Marché des changes : fragiles déséquilibres

Privilégier l'intervention systématique sur le marché des devises ou la fixité du change nuit souvent à la qualité de vie des citoyens.

Tous les jours, il circulerait environ 5 300 G$ en devises diverses sur les marchés des changes mondiaux — un chiffre effarant. Pour donner un ordre de grandeur, c'est trois fois le produit intérieur brut annuel du Canada.

Les opérations de change servent au règlement des comptes créditeurs et débiteurs pour des biens, services ou actifs qu'échangent des parties dans diverses monnaies. Ces opérations facilitent aussi la gestion des risques. Par exemple, les sociétés détenant un passif libellé en monnaie étrangère peuvent procéder à des swaps de devises pour se soustraire au risque de change.

Et surtout, grâce aux taux de change flexibles, le moindre changement lié à la compétitivité d'un pays est rapidement pris en compte dans le pouvoir d'achat de sa monnaie sur les marchés mondiaux. Ainsi, le taux de rémunération national moyen d'un pays peut fluctuer sans délai pour suivre les salaires versés ailleurs.

Quand la compétitivité d'une économie recule, la dépréciation du taux de change fait office de soupape de sûreté. Mais si on ne peut réduire le taux et que les prix et les coûts ne peuvent être revus à la baisse par rapport à ceux des concurrents étrangers, le taux de chômage grimpe, d'où des risques de graves tensions sociales.

Lorsque les taux de change entre des économies aux trajectoires divergentes sont inflexibles, un tel rééquilibrage devient impossible. Cet effet pernicieux s'observe dans certains pays qui ont adopté l'euro comme monnaie commune. Prenons l'Allemagne : comme elle possède la même monnaie que d'autres économies moins concurrentielles, ses produits de qualité sont relativement bon marché, ce qui ne manque pas de susciter du mécontentement.

Par ailleurs, d'autres États — et leurs créanciers — sont en difficulté. La Grèce, par exemple, possède une industrie qui n'est pas suffisamment compétitive pour dégager les rentrées nécessaires au remboursement de la dette contractée, entre autres, pour s'approvisionner… en Allemagne.

Auparavant, pour rétablir la situation, on aurait probablement dévalué la drachme afin de rendre les produits grecs moins chers à l'étranger. Mais la Grèce a désormais la même monnaie que l'Allemagne. Pour rehausser sa compétitivité, elle doit abaisser les salaires et les autres charges sur son territoire. Or, comme personne ne veut porter l'odieux politique de cette décision, divers groupes se renvoient la balle et tâchent de refiler à d'autres la note de l'austérité.

Une dynamique semblable prévaut en Asie. Pendant longtemps, la Chine et ses concurrents qui exportent aux États-Unis ont acheté des dollars américains et ont vendu leur propre monnaie sur les marchés des changes pour en éviter la flambée et protéger un essor axé sur l'exportation.

Mais la Chine a enfin compris qu'elle nuisait ainsi à la progression du niveau de vie de ses citoyens, car les biens importés renchérissent et la demande intérieure en biens et en services, elle, reste anémique. Ainsi, la Chine laisse maintenant sa monnaie s'apprécier, quoique sous haute surveillance.
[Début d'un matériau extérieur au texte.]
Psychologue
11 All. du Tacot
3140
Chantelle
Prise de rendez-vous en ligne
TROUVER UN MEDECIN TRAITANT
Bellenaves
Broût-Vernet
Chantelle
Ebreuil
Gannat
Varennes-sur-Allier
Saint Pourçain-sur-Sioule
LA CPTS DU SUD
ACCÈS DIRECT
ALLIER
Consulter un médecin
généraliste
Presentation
Les États-Unis et d'autres pays développés ont beau condamner publiquement la Chine pour avoir adopté une politique de change qui lui vaut d'inonder d'autres marchés avec ses produits, leur propre conduite n'a rien d'irréprochable. De fait, les économies importatrices qui creusent leur déficit budgétaire à outrance alimentent une montée — ingérable à long terme — des importations et du déficit commercial. Une approche internationale concertée visant à rétablir les déséquilibres reste illusoire  : loin d'assumer leur part de responsabilité, les pays au lourd déficit commercial se contentent d'expédients qui obligent leurs partenaires à relever leur taux de change.

Privilégier l'intervention systématique sur le marché des devises ou la fixité du change nuit souvent à la qualité de vie des citoyens et à l'expansion mondiale. Il s'ensuit que les pays aux politiques et aux structures économiques divergentes ont généralement intérêt à avoir des monnaies distinctes et à laisser le marché en fixer la valeur relative.